After Galindo’s father died, she began working out of economic necessity, and immersed herself in political involvement when she moved back to her birthplace of Durango, Mexico. She was a part of Venustiano Carranza’s Constitutionalist movement and advocated to defend national sovereignty. She started as a representative for the Constitutionalist party that would host meetings and present speeches to mobilize groups. Throughout this time,  Galindo sustained a close relationship with Carranza, as his colleague and confidant. Her commitment to the Constitutionalist party and feminist ideals led her to found and direct La Mujer Moderna on September 16, 1915.
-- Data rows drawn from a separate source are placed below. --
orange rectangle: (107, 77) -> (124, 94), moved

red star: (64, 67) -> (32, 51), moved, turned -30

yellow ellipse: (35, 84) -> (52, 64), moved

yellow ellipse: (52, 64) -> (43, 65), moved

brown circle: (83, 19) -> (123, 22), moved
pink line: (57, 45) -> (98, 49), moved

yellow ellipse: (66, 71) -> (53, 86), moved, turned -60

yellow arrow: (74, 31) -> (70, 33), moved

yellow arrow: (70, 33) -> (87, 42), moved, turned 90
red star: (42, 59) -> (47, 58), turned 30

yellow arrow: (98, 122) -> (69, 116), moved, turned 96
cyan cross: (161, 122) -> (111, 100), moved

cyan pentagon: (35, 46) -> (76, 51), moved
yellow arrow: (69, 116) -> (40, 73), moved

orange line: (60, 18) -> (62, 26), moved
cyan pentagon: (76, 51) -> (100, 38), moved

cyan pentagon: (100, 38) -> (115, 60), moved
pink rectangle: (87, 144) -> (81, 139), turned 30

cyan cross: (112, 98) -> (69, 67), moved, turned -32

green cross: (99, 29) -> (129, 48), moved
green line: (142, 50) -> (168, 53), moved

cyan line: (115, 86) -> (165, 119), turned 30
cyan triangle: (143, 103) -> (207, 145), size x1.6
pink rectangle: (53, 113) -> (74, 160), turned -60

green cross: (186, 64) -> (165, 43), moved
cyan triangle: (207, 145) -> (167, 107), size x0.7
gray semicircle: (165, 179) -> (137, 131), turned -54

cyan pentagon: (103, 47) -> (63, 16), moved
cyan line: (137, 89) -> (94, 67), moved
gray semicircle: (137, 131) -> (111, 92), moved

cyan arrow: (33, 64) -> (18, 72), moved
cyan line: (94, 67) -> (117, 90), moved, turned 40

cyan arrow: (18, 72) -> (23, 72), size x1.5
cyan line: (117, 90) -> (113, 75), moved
== Dialogue Surrounding Women's Suffrage ==
Galindo, an activist for women’s suffrage, was vocal about this topic during the First Feminist Congress of Yucatan in 1916. The Congress took place in Yucatan because of Galindo’s relationship with Salvador Alvarado, member of the Constitutionalist party. There, Galindo, Edelmira Trejo de Meillon, and Elvia Carillo Puerto, proponents of suffrage, expressed that women deserved to vote in order to defend the interests of humanity, the homeland, and their children, in a different way that a man could not. Galindo expressed the same sentiment in the piece titled “Why Women Should Vote”. within La Mujer Moderna. At the time, Inés Malváez, major opponent of women's suffrage, argued that suffrage would distract women from fulfilling their duties within the home. Galindo references the laws in Colorado and Massachusetts that gave mothers the same rights over their children that their husbands had in the context of separation and divorce. The piece also cites the gender wage gap, and the increase in proportion of educated voters as motives behind granting women the right to vote.
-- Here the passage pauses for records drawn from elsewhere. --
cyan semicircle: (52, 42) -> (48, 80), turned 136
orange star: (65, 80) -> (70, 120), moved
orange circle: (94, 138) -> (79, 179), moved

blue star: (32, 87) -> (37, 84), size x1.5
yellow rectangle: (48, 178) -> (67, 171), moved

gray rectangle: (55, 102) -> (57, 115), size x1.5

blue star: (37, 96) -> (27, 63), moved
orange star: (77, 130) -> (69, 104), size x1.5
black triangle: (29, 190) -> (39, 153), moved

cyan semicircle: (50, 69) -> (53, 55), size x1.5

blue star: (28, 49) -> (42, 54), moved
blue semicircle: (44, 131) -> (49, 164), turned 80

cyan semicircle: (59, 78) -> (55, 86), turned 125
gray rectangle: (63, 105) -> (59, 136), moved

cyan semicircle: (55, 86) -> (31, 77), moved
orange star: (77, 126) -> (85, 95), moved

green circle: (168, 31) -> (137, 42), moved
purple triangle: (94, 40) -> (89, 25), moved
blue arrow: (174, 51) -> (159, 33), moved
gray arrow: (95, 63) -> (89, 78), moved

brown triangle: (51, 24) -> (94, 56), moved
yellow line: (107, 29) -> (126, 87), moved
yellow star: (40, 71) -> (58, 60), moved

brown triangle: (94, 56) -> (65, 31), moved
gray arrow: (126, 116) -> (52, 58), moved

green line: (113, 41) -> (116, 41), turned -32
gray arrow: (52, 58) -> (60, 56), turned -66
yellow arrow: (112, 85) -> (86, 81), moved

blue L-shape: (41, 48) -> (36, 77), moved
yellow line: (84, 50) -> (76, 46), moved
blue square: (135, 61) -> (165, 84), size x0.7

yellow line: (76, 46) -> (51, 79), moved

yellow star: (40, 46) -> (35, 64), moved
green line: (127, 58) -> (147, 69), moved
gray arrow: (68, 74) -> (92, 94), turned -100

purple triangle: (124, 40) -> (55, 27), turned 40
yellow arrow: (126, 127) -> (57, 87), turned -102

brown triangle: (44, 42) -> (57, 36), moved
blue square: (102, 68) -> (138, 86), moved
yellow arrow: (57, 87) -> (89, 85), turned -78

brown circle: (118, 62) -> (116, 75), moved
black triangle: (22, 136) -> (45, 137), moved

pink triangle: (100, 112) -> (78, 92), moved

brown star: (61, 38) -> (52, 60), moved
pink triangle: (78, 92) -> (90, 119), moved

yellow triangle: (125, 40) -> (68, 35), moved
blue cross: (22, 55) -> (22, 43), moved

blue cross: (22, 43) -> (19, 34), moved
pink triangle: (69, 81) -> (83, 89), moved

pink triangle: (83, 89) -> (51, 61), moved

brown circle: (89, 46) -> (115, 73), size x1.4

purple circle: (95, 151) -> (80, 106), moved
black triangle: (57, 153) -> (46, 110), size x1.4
== Redefining Womanhood ==
The contributors of La Mujer Moderna critically analyzed topics concerning women including: reproductive rights, divorce, the importance of education, and societal beauty standards. Galindo was a key leader in the Constitutionalists efforts that made divorce legal, granted women custody of their children, gave women the right to own property and engage in legal action Additionally, she was a proponent of sexual education that believed women deserved to understand the anatomy, and physiology behind sexual drives and desire. She outlined the gendered consequences of sexual intercourse, where women are to care for their children after they become pregnant, while men have the mobility to evade these responsibilities. Similarly, Refugio Garcia de Espejo's piece “La Mujer Moderna” calls on young women to redefine the standards for "mujeres modernas", modern women. She advises women to challenge the intellectual oppression they were enduring. She calls on “Mexican women” to seek a deeper understanding, engage in poetry, and pursue a radical education. Additionally, Carmen's piece "La Belleza", criticized the fluctuating standards of beauty that women are pressured to uphold, as it is their "capital".

== End of La Mujer Moderna ==
The last issue, number 102, of La Mujer Moderna was published in September 1919, in México City, México. Galindo's role as an author of books centered around Carranza's doctrine and Pablo Gonzalez' candidacy influenced the conclusion of La Mujer Moderna.